When John moved to London in August of 1973, he was playing at the Troubadour Folk Club until he was approached by “Hurricane” Norman Smith’s manager Stuart Reid, who at the time was the head of pop from Chappell Music. Howard signed with the CBS label at the end of that year. Then two years later, John released his debut album in 1975 entitled Kid in a Big World.
It’s hard to describe why Howard’s debut album holds a strong and emotional breach from each of the tracks that isn’t just your typical glam-pop orientation. There’s pure enjoyment, classical boundaries, musical halls, baroque atmospheres, soft piano ballads, and it would’ve made Barry Manilow piss his pants a whole lot.
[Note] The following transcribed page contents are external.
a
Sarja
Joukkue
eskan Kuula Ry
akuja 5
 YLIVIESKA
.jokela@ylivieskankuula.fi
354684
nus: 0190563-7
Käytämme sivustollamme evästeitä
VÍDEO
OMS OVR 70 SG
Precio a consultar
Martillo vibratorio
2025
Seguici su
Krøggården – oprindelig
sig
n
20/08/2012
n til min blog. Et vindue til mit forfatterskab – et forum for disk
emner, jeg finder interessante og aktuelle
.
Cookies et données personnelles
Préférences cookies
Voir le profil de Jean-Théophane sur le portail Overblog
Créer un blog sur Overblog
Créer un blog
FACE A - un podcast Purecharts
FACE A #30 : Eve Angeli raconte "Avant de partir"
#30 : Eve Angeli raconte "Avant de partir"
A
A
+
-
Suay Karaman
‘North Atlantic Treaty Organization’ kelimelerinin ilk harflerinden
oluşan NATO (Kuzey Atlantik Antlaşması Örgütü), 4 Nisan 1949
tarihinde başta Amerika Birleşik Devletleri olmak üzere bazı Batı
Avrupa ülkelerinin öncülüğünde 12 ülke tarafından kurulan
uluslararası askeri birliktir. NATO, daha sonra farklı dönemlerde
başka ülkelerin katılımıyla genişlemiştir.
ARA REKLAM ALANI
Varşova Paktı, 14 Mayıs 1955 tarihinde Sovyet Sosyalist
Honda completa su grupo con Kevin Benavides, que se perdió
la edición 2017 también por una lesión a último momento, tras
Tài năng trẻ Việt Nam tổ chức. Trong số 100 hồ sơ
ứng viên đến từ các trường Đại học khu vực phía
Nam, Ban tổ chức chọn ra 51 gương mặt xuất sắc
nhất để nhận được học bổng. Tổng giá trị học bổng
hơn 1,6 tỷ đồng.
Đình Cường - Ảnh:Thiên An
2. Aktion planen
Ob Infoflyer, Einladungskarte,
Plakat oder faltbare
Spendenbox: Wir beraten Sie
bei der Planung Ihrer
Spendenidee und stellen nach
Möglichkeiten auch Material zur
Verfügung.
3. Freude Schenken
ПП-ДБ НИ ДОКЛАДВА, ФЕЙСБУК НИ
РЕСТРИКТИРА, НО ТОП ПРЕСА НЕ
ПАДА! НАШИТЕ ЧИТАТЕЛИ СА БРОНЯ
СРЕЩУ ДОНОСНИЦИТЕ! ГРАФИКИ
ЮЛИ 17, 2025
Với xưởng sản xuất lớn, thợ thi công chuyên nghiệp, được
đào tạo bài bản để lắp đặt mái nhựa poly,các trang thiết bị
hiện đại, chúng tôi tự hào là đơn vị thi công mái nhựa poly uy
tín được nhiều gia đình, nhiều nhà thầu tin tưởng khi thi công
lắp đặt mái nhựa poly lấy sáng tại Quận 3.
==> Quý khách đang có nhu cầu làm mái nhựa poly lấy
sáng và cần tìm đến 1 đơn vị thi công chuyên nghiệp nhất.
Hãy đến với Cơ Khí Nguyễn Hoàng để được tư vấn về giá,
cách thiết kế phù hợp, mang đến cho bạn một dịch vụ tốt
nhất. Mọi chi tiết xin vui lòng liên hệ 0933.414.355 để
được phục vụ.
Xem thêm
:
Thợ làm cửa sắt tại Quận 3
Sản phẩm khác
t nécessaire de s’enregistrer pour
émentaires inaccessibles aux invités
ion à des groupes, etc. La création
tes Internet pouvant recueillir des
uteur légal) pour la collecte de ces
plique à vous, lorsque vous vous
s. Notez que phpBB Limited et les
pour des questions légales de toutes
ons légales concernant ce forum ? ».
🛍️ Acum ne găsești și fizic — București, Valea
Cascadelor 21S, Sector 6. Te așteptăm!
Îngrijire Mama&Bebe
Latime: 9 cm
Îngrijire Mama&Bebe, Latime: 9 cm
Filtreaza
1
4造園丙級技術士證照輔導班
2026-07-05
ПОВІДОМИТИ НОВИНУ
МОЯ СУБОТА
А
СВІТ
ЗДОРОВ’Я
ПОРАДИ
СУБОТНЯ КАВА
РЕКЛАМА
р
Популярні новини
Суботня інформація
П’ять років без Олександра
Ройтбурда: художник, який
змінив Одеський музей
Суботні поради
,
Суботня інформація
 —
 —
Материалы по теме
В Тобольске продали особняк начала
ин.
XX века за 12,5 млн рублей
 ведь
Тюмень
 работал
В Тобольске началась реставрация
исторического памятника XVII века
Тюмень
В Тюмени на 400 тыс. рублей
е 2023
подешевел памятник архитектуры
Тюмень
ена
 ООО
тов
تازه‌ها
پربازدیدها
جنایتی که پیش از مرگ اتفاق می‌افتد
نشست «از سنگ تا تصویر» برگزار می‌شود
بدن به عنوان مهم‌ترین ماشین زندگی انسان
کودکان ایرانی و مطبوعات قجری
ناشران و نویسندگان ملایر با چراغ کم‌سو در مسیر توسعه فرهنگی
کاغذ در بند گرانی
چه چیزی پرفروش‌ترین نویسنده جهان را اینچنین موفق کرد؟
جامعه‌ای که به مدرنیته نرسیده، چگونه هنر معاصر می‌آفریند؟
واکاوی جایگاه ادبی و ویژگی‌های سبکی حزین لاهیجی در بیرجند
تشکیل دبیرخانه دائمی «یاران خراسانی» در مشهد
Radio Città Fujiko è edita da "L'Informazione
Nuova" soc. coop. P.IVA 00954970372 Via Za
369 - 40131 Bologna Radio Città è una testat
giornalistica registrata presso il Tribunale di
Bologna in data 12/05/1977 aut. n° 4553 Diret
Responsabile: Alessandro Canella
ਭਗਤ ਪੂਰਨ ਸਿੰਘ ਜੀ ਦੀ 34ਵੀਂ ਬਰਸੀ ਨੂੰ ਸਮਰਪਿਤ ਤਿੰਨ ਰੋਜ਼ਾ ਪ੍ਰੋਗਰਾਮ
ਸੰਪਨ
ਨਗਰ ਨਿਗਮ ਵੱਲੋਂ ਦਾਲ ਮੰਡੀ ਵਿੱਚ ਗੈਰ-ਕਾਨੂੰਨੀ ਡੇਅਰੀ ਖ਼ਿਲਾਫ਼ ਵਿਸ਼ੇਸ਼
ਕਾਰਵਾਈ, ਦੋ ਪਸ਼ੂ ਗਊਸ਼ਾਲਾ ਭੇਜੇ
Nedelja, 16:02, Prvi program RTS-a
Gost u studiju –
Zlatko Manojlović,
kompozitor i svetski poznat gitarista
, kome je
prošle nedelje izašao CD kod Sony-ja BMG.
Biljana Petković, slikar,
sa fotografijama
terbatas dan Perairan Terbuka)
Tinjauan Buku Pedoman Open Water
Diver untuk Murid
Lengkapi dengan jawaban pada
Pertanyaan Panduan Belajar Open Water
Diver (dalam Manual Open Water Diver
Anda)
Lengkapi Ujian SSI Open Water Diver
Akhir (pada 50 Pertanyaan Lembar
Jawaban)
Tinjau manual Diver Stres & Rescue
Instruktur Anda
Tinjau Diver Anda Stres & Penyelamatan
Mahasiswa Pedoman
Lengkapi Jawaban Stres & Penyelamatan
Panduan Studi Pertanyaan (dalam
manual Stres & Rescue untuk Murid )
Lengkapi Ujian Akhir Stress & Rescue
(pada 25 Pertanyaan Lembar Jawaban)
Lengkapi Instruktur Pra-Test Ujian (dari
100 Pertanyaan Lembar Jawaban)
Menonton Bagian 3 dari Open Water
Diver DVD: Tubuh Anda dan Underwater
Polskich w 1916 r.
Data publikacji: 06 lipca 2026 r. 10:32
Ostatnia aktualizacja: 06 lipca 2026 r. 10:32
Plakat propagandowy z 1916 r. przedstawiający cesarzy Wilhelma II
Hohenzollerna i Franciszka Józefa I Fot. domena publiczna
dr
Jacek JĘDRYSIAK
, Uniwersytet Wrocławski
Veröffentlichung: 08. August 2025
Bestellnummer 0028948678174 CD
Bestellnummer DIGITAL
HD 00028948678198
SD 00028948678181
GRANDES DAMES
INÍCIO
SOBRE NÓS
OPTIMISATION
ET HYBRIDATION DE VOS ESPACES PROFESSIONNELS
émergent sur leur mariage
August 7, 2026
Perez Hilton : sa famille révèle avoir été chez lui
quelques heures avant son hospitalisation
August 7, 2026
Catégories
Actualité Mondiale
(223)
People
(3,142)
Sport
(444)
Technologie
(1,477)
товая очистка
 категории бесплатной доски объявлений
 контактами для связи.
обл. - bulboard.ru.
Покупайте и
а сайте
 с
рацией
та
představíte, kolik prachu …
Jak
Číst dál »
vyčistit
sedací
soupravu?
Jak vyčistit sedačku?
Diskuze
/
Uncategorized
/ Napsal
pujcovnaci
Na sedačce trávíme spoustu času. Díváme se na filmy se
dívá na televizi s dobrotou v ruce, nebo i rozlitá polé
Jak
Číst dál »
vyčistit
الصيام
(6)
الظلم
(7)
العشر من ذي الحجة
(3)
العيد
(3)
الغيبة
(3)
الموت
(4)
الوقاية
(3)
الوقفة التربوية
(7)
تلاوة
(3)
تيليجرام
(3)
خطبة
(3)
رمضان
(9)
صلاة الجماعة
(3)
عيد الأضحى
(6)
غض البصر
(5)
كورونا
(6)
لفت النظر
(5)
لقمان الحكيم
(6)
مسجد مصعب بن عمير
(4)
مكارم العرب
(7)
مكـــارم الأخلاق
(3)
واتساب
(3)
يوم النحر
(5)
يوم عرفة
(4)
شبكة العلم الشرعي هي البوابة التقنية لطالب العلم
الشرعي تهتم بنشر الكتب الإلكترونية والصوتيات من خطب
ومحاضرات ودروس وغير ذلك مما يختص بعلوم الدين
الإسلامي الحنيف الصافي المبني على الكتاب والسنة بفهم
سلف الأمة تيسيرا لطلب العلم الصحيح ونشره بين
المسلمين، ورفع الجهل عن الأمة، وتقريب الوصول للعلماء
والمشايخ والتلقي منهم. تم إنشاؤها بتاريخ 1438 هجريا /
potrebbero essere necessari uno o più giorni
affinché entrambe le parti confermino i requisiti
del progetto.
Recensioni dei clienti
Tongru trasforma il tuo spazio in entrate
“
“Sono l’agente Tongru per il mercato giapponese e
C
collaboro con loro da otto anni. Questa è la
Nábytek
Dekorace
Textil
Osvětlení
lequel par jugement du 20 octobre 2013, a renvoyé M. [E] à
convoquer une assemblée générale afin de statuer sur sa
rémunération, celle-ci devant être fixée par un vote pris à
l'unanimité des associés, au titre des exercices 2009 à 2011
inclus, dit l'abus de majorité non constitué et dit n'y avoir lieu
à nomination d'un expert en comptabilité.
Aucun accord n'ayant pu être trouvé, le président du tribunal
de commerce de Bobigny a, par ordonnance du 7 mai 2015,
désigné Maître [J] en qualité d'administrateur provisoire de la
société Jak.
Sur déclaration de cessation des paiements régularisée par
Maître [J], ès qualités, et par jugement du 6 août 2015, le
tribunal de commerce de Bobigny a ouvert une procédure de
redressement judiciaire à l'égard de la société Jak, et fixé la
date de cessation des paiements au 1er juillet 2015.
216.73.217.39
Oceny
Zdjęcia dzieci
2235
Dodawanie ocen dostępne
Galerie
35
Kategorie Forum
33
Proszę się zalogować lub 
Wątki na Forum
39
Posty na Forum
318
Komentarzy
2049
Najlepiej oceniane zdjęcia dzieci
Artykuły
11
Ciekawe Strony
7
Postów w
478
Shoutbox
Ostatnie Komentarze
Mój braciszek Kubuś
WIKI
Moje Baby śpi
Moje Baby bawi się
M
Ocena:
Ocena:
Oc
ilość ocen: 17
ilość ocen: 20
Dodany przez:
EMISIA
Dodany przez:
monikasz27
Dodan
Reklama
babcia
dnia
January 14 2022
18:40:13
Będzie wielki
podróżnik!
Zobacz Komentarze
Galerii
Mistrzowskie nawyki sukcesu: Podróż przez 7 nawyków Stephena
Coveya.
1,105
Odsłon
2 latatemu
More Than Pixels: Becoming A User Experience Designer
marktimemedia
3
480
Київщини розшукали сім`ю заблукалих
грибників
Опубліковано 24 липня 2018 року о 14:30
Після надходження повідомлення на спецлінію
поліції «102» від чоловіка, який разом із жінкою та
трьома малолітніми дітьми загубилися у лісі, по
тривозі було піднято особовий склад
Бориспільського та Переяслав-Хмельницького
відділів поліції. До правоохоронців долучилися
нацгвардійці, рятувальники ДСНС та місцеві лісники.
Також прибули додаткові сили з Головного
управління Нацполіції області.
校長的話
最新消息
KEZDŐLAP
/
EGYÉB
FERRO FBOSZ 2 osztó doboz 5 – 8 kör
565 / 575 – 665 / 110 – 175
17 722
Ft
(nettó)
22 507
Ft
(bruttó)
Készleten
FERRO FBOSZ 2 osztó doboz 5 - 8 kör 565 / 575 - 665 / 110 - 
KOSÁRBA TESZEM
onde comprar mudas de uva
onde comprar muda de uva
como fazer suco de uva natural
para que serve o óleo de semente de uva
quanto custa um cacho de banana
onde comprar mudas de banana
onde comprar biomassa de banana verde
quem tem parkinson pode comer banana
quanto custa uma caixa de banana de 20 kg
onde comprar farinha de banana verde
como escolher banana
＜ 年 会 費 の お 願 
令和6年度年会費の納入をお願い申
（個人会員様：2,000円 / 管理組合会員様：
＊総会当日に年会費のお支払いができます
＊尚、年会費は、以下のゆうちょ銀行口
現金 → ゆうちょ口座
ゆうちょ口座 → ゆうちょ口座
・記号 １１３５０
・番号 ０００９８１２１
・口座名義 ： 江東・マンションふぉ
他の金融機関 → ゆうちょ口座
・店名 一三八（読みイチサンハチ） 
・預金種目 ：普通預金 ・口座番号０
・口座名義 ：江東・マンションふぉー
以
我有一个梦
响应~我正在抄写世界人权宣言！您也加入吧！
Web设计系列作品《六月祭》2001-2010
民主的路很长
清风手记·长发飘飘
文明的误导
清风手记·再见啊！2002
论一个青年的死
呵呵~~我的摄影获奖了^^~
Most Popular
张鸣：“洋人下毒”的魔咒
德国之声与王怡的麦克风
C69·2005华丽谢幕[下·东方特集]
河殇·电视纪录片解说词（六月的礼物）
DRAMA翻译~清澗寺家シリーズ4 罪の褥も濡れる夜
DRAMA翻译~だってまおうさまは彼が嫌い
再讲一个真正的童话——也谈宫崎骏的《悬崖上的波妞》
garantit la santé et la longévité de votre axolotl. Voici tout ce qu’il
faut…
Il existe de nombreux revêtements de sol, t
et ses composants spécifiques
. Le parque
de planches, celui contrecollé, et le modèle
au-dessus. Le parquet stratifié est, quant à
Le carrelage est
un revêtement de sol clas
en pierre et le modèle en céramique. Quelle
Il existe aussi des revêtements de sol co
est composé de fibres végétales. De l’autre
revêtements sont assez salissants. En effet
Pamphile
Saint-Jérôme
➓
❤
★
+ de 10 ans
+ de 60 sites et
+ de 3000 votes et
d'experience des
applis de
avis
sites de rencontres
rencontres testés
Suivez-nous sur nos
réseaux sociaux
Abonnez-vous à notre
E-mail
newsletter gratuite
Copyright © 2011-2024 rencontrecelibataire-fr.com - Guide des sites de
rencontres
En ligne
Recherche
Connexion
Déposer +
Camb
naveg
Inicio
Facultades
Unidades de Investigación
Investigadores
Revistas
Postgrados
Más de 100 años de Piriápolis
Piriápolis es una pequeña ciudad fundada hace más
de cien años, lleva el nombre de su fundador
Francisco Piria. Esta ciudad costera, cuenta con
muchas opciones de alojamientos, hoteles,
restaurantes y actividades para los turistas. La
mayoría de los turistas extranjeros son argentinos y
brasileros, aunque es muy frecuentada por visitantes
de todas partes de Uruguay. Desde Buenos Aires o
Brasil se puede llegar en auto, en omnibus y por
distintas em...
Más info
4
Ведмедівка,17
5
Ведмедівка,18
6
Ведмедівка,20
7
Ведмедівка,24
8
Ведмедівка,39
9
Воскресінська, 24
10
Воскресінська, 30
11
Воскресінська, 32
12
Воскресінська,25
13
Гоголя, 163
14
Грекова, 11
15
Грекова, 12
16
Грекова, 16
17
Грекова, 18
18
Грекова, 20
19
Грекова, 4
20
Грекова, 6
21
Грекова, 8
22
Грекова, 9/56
Howard’s the unsung hero that would have given the ‘70s singer-songwriting genre, a real massive kick in the gut.
From the vaudeville salad days of an off-Broadway approach on ‘Maybe Someday in Miami’ to the joyful operatic sung-through calypso routine on the day in the life of a ‘Family Man’ who goes through being a husband, father, loving his family, but dancing through the 1940s with some Fred Astaire momentum which is later brought back with ‘Spellbound’ while going into a nod to David Bowie’s Hunky Dory-era, followed by some mellotron swirls to be ‘Gone Away’.
Howard is very much a storyteller, traveling through various passages of time in different universes, giving us details on what it’s like to be different from others. ‘Guess Who’s Coming to Dinner’ features a spooky moog synthesiser, continuing where ‘Goodbye Suzie’ had left-off, detailing the dates between the Marvel and DC characters with romantic relationships they had during the evening.
Then it’s back to the West End sound with a joyful horn section and romantic piano section, snapping fingers, and harmonising vocals that captures the Slade in Flame-era for the ‘Deadly Nightshade’ to occur before closing up shop by getting audience to stand up and show how much the outsider has been through a lot with the closing title-track.
Nearly 49 years later, Kid in a Big World still sounds fresh. Not to mention a little help from The Zombies’ keyboardist and drummer, Rod Argent and Bob Henrit. When the album was released, the label promoted Howard’s debut with major advertising campaigns, cardboard life-sized cutout of him at Record Stores, and launched a performance at the Purcell Room in Central London’s Southbank Centre.
However, BBC Radio 1 refused to play ‘Goodbye Suzie’ and ‘Family Man’. The reason they didn’t play those two songs because they thought it was “too depressing” and the second track as “anti-woman”. My guess is that he was so far ahead of his time and they just weren’t ready for those incredible songs he was putting out.
And as I’ve mentioned before, Kid in a Big World is one of Howard’s incredible debut albums you need to check out. Yes, it is a hidden treasure, but one of the most unsung debuts that’ll be talked about in the years to come.